Our train made it to Rome in an hour and a half!  We are getting ready to head out to the Spanish Steps and other fun stuff.  Rome is enormous! 

 

On to Rome

We are leaving beautiful Florence behind to travel to Rome.  I’m not sure how good our internet access will be at the hotel, so we’ll see if I can keep up.  I’m sad to be leaving our great hotel.  We have 2 1/2 hours on the train.

Yesterday I watched the Simpsons in Italian.  It was fun 🙂

Florence, day 3

This morning we started at the Bargello museum, which houses wonderful Renaissance sculptures.  Jason & I agree that the sculptures we have seen around the city has been our favorite art pieces.  The coolest thing in the museum was the restoration of David by Donatello.  They had it laid out on an operating table with lights and instruments all around him.  There were women there working on him and it will take the rest of the year to complete.  It was interesting to watch them work.

We then headed to Santa Croce, a 13th century Gothic church that is home to many famous tombs.  The place was massive inside with two large courtyards and a small museum in the middle.  We saw the large tombs of Michelangelo, Galileo, Dante, and Machiavello.  There were other tombs, but since we can’t read Italian and we didn’t recognize the names I cannot say much about them.  We were both fascinated by all of the people buried under the floor of the church where you could just walk over their marble ‘caskets’.  It was a little eerie.

After the church I came back to the room because I needed a rest.  Jason continued across the river to Michelangelo Piazza and Fort Belvedere which both had stunning views of the city.  He claims he took enough photos that it will seem like I was there myself.  We’ll see.

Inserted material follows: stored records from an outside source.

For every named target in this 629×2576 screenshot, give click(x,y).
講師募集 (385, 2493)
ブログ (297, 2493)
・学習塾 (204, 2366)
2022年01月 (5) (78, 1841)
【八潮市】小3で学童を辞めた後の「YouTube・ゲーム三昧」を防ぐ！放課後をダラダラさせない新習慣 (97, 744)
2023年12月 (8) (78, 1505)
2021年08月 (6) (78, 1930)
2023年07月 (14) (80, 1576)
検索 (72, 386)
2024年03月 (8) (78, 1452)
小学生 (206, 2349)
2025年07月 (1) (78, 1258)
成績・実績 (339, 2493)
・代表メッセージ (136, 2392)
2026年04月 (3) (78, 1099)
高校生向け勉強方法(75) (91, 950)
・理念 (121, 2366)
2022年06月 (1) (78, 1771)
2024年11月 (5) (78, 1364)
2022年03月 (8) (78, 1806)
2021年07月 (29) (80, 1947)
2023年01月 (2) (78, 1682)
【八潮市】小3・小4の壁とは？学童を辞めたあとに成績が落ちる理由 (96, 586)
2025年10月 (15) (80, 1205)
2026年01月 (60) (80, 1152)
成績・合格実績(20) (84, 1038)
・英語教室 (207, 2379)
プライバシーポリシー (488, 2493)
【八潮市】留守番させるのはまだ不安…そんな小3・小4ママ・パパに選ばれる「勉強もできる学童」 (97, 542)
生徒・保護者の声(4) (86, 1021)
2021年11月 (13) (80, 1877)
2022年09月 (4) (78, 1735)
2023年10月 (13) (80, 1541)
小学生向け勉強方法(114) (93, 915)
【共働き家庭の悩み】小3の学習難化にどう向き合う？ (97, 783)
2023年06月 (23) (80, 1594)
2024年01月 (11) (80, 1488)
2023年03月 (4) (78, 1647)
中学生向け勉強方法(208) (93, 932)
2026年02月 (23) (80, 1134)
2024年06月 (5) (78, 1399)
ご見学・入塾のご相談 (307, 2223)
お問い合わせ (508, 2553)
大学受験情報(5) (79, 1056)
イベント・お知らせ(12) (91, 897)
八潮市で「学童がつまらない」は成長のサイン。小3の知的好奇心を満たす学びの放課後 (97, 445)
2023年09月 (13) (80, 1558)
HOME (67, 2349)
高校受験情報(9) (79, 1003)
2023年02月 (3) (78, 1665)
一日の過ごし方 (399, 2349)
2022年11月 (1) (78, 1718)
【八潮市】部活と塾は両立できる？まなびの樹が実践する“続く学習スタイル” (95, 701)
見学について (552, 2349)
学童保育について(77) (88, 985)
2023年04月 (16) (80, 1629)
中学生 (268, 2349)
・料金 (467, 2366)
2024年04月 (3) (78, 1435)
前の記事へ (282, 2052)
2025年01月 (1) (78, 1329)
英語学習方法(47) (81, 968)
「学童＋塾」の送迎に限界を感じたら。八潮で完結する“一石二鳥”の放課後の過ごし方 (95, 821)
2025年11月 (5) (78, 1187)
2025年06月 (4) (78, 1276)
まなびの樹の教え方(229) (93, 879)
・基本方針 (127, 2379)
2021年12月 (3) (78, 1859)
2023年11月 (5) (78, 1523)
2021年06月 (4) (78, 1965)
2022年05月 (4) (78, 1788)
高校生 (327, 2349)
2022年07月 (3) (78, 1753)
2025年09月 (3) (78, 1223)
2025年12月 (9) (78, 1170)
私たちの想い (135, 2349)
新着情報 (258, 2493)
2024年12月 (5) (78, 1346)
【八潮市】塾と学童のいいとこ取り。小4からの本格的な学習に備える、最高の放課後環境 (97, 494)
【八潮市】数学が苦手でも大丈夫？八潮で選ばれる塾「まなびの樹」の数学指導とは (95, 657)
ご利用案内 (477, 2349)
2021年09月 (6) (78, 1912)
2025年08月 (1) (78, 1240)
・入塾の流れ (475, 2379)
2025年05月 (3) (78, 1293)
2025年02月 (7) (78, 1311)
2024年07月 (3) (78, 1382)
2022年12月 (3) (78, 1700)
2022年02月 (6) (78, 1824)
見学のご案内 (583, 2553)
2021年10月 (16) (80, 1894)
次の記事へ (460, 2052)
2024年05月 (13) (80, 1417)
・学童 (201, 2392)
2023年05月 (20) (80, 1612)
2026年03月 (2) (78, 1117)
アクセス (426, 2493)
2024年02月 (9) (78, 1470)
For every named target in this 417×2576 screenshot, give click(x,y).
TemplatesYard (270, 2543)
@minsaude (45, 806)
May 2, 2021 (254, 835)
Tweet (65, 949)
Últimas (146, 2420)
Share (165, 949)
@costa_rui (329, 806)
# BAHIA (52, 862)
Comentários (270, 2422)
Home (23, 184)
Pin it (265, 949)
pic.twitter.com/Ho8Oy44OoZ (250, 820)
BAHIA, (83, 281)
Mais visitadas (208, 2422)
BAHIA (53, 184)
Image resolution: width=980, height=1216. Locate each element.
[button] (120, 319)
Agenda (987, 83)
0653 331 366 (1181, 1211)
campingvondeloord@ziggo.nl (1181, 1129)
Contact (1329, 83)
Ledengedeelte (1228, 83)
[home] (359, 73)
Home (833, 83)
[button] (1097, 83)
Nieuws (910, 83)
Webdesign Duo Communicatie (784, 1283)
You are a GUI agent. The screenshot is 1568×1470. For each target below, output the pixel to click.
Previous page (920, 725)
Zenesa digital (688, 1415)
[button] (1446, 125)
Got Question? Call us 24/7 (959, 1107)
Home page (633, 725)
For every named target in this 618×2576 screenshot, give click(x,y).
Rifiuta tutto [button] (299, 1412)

There are people arriving at the hotel that drove here.  After being here for a few days I can say without hesitation that I am so glad that we did not rent a car to drive here.  I do not know how there are not more pedestrian/car/bus accidents.  Not a lot of people drive cars, but those that do buzz past you pretty close.  I love seeing the little mini cars that seat two people, but Jason couldn’t fit into.  They are cute 🙂

Jason is taking a siesta before our evening drink at the hotel.  We have really enjoyed our time here.  There is so much to see that it would take at least a week to come close.  Tonight we’ll walk over to the train station to get our tickets to Rome tomorrow.  I think the progression of cities was a good one.  Venice was small, Florence is over 400,000, but it feels a bit smaller because it is another great walking city where everything you want to see you can reach without a car.  And our last stop, Rome I think will be big and feel big.

Ciao!

Playing for Pizza, by John Grisham

Cover ImageFinished 3-18-08, rating 3/5, fiction, pub. 2007

“I never liked Cleveland, the city, the fans, the team, and I hated the stadium.”                      Chapter 5 

I bought this book because it is about a Cleveland Brown football player who moves to Italy and I thought that since Jason and I are traveling to Italy in a few weeks it might be a fun parallel.  I was right!  Rick is a football player driven out of Cleveland and the NFL because of a monumentally bad game.  In Italy he finds a team in Parma who wants him as their quarterback and his induction into Italian culture is educational.

First, I think John Grisham must have had something very bad happen to him in Cleveland.  There was quite a bit of Cleveland bashing and not just the usual stereotypical kind.  I’ve been in Cleveland almost eight years and I’ve heard all the jokes, but often the city gets a bum rap.

Now after Rick moves to Italy to play NFL football in an Italian league he is in for a culture shock.  We learn a lot about the history, the food, the people, the culture and the more mundane things, like how to order a cup of coffee.  Rick must accept his fate on a team and in a league where the only person who gets paid is the quarterback; everyone else on the team has regular jobs. 

The book is about Rick’s journey from the typical American dream to the reality of a quiet life with people he likes and a game he loves.  Grisham must have fallen in love with Italy and really wanted to find a way to express his love for the country.  The book is okay, nothing special, but if you are getting ready to go to Italy yourself (YEA:)) then it will get you excited and teach you a little too.